The Need Hierarchy. The basic human needs placed by Maslow in ascending order of importance is shown.

1. Physiological Needs. These are the basic needs for sustaining life such as food, water, air, shelter and sleep. Maslow noted that until these needs which are necessary to maintain life are satisfied, other needs will not motivate people in any kind of activity for their satisfaction.

2. Security of safety needs. These are needs to be free from any physical danger, threat and deprivation and of the fear of losing a job or shelter. 3. Affiliation or acceptance needs. People are social beings; and therefore they need to belong and to be accepted by others. This need is satisfied by the development of meaningful personal relations with other groups of individuals.

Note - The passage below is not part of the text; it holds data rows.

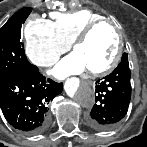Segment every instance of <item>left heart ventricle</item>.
<instances>
[{"label":"left heart ventricle","mask_w":147,"mask_h":147,"mask_svg":"<svg viewBox=\"0 0 147 147\" xmlns=\"http://www.w3.org/2000/svg\"><path fill=\"white\" fill-rule=\"evenodd\" d=\"M117 42V34L112 27L100 26L74 51L87 70H98L110 63L116 51Z\"/></svg>","instance_id":"1"}]
</instances>
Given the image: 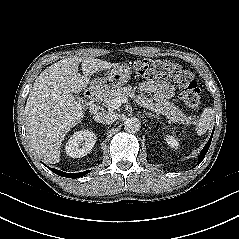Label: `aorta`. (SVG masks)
Wrapping results in <instances>:
<instances>
[{
	"mask_svg": "<svg viewBox=\"0 0 239 239\" xmlns=\"http://www.w3.org/2000/svg\"><path fill=\"white\" fill-rule=\"evenodd\" d=\"M141 128V123L138 118L130 117L124 121V129L127 132H137Z\"/></svg>",
	"mask_w": 239,
	"mask_h": 239,
	"instance_id": "762f6f07",
	"label": "aorta"
}]
</instances>
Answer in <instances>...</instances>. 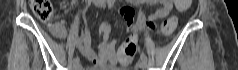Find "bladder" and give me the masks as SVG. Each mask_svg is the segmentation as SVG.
<instances>
[{"label": "bladder", "mask_w": 238, "mask_h": 70, "mask_svg": "<svg viewBox=\"0 0 238 70\" xmlns=\"http://www.w3.org/2000/svg\"><path fill=\"white\" fill-rule=\"evenodd\" d=\"M90 70H93V69H90ZM105 70H125V69H122V68H118V67H109Z\"/></svg>", "instance_id": "bladder-1"}]
</instances>
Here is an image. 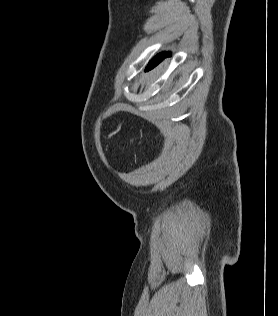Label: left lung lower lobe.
I'll use <instances>...</instances> for the list:
<instances>
[{"instance_id": "0a47b994", "label": "left lung lower lobe", "mask_w": 278, "mask_h": 316, "mask_svg": "<svg viewBox=\"0 0 278 316\" xmlns=\"http://www.w3.org/2000/svg\"><path fill=\"white\" fill-rule=\"evenodd\" d=\"M170 55H171L170 52L162 53V56H161L160 61L158 62V64H159L165 57L170 56ZM158 64H157V65H158Z\"/></svg>"}]
</instances>
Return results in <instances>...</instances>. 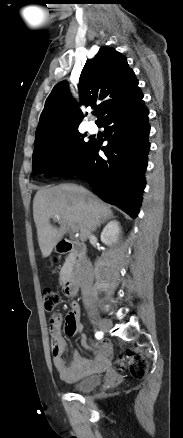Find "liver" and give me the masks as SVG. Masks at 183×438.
I'll return each mask as SVG.
<instances>
[{
	"label": "liver",
	"instance_id": "6515ba94",
	"mask_svg": "<svg viewBox=\"0 0 183 438\" xmlns=\"http://www.w3.org/2000/svg\"><path fill=\"white\" fill-rule=\"evenodd\" d=\"M111 215L109 206L82 186L61 184L38 190L33 200V217L42 256L51 254L69 226H75L80 238L86 240L99 222ZM56 216L60 228L50 224V218Z\"/></svg>",
	"mask_w": 183,
	"mask_h": 438
}]
</instances>
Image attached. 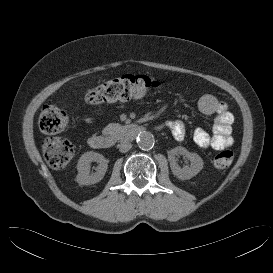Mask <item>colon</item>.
<instances>
[{"label": "colon", "instance_id": "obj_1", "mask_svg": "<svg viewBox=\"0 0 273 273\" xmlns=\"http://www.w3.org/2000/svg\"><path fill=\"white\" fill-rule=\"evenodd\" d=\"M159 83L147 76L126 75L109 79L89 89L86 101L90 104L127 101L140 97L157 88ZM68 124L67 113L57 105L45 106L39 117V127L46 134H56L63 131ZM48 165L59 169L66 166L74 155L73 144L63 138L53 137L45 140L42 146ZM234 159L231 150L219 152L214 159L217 168H228Z\"/></svg>", "mask_w": 273, "mask_h": 273}]
</instances>
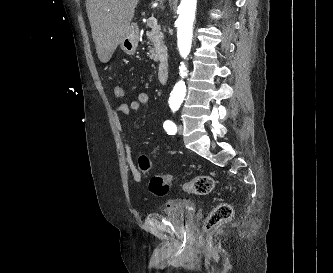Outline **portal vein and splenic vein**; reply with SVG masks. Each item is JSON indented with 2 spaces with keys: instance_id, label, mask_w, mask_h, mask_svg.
Masks as SVG:
<instances>
[{
  "instance_id": "1",
  "label": "portal vein and splenic vein",
  "mask_w": 333,
  "mask_h": 273,
  "mask_svg": "<svg viewBox=\"0 0 333 273\" xmlns=\"http://www.w3.org/2000/svg\"><path fill=\"white\" fill-rule=\"evenodd\" d=\"M147 26L156 29L157 28V20L154 17H150L147 21Z\"/></svg>"
}]
</instances>
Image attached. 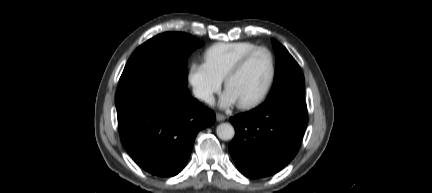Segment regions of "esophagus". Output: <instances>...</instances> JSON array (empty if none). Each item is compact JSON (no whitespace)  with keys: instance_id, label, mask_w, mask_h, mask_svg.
<instances>
[{"instance_id":"34e87169","label":"esophagus","mask_w":432,"mask_h":193,"mask_svg":"<svg viewBox=\"0 0 432 193\" xmlns=\"http://www.w3.org/2000/svg\"><path fill=\"white\" fill-rule=\"evenodd\" d=\"M226 119V116L220 113H216V120L217 121H224Z\"/></svg>"}]
</instances>
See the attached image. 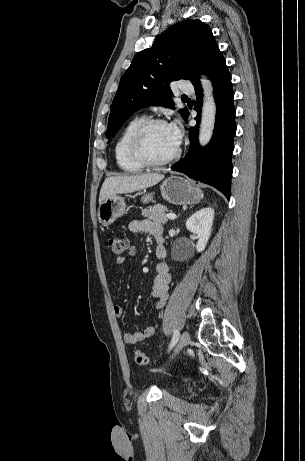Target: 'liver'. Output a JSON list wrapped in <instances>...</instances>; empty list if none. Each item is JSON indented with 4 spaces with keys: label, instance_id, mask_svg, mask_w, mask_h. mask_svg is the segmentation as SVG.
<instances>
[{
    "label": "liver",
    "instance_id": "obj_1",
    "mask_svg": "<svg viewBox=\"0 0 305 461\" xmlns=\"http://www.w3.org/2000/svg\"><path fill=\"white\" fill-rule=\"evenodd\" d=\"M164 178L158 173L112 176L105 179L99 194V204L114 194L132 193L156 185Z\"/></svg>",
    "mask_w": 305,
    "mask_h": 461
}]
</instances>
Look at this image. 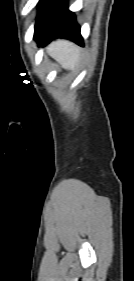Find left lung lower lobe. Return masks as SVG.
Wrapping results in <instances>:
<instances>
[{
    "label": "left lung lower lobe",
    "instance_id": "0a47b994",
    "mask_svg": "<svg viewBox=\"0 0 134 281\" xmlns=\"http://www.w3.org/2000/svg\"><path fill=\"white\" fill-rule=\"evenodd\" d=\"M57 37L83 45L75 15L67 9L66 1L41 0L34 39L40 46L48 44L51 39Z\"/></svg>",
    "mask_w": 134,
    "mask_h": 281
}]
</instances>
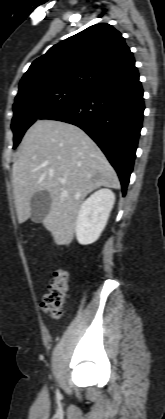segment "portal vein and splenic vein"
<instances>
[{
	"label": "portal vein and splenic vein",
	"instance_id": "portal-vein-and-splenic-vein-1",
	"mask_svg": "<svg viewBox=\"0 0 165 419\" xmlns=\"http://www.w3.org/2000/svg\"><path fill=\"white\" fill-rule=\"evenodd\" d=\"M60 183H61V184H65V183H66V180H65V179H61V180H60Z\"/></svg>",
	"mask_w": 165,
	"mask_h": 419
}]
</instances>
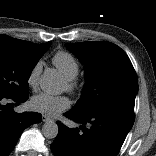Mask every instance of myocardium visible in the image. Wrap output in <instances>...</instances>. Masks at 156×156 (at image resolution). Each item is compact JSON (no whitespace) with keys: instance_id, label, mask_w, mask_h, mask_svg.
<instances>
[{"instance_id":"1","label":"myocardium","mask_w":156,"mask_h":156,"mask_svg":"<svg viewBox=\"0 0 156 156\" xmlns=\"http://www.w3.org/2000/svg\"><path fill=\"white\" fill-rule=\"evenodd\" d=\"M66 90L70 93H75L78 89V81L75 78H65Z\"/></svg>"}]
</instances>
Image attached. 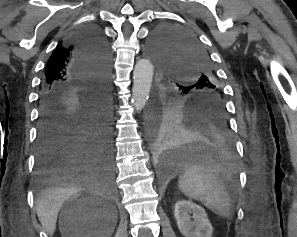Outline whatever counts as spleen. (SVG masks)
<instances>
[{"instance_id":"obj_1","label":"spleen","mask_w":297,"mask_h":237,"mask_svg":"<svg viewBox=\"0 0 297 237\" xmlns=\"http://www.w3.org/2000/svg\"><path fill=\"white\" fill-rule=\"evenodd\" d=\"M178 186L187 197L202 202L222 218H230V197L218 167L192 165L179 177Z\"/></svg>"}]
</instances>
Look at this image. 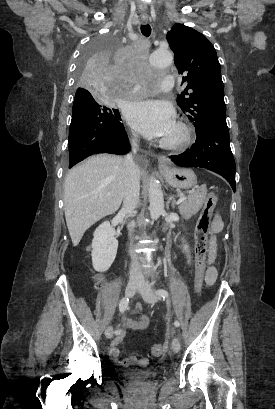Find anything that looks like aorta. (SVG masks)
<instances>
[{
  "label": "aorta",
  "instance_id": "aorta-1",
  "mask_svg": "<svg viewBox=\"0 0 275 409\" xmlns=\"http://www.w3.org/2000/svg\"><path fill=\"white\" fill-rule=\"evenodd\" d=\"M146 59L149 65H168L171 64L173 56L169 51H147ZM148 192L150 217L151 219H159L162 211H164V198L163 192L158 188V182L154 176H150Z\"/></svg>",
  "mask_w": 275,
  "mask_h": 409
}]
</instances>
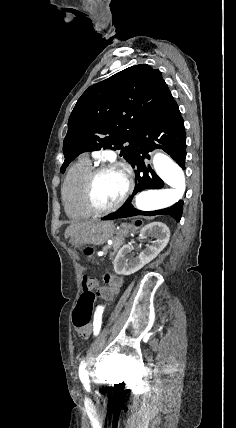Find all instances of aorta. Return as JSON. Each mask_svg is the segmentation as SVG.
<instances>
[{
    "mask_svg": "<svg viewBox=\"0 0 236 428\" xmlns=\"http://www.w3.org/2000/svg\"><path fill=\"white\" fill-rule=\"evenodd\" d=\"M153 166L157 175L171 188L139 193L135 205L141 211L153 212L168 208L178 202L185 192L184 172L169 156L157 153L153 157Z\"/></svg>",
    "mask_w": 236,
    "mask_h": 428,
    "instance_id": "aorta-1",
    "label": "aorta"
}]
</instances>
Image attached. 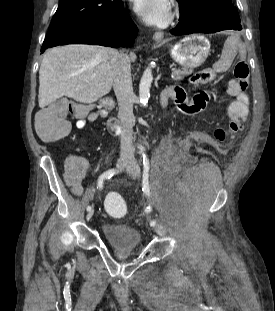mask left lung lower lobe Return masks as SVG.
I'll list each match as a JSON object with an SVG mask.
<instances>
[{
    "label": "left lung lower lobe",
    "instance_id": "1",
    "mask_svg": "<svg viewBox=\"0 0 275 311\" xmlns=\"http://www.w3.org/2000/svg\"><path fill=\"white\" fill-rule=\"evenodd\" d=\"M240 19H236L226 9H208L191 16L180 14L178 25L171 30L173 35L191 33H215L224 30H241Z\"/></svg>",
    "mask_w": 275,
    "mask_h": 311
}]
</instances>
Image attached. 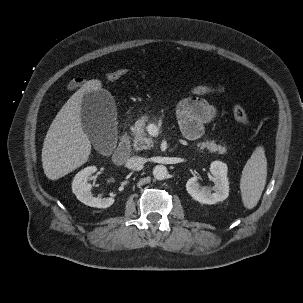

4. Esteem Needs. Maslow views that one people begin to satisfy their need to belong, they aspire to be held in esteem both by themselves and by others. This type of need produces satisfaction such as power, prestige, status, self-confidence and self worth. 5. Need for self actualization. Maslow regards this need as the apex of all needs in the hierarchy. This is a desire and aspiration of an individual to become what one is capable of becoming-to maximize ones potential and to accomplish something that is worthy of recognition. Maslows concept of hierarchy of needs has been subjected to considerable researches by various scholars in the field of psychology. They found little evidence to support Maslows theory that human needs form a hierarchy. They noted, however, that there were two levels of needs- biological and other needs. Other needs would emerge only when biological needs are satisfied. Moreover, they also found out that the highest level and the strength of needs varied with different individuals; in some individuals, social needs predominated; while in some, self-actualization needs were the strongest.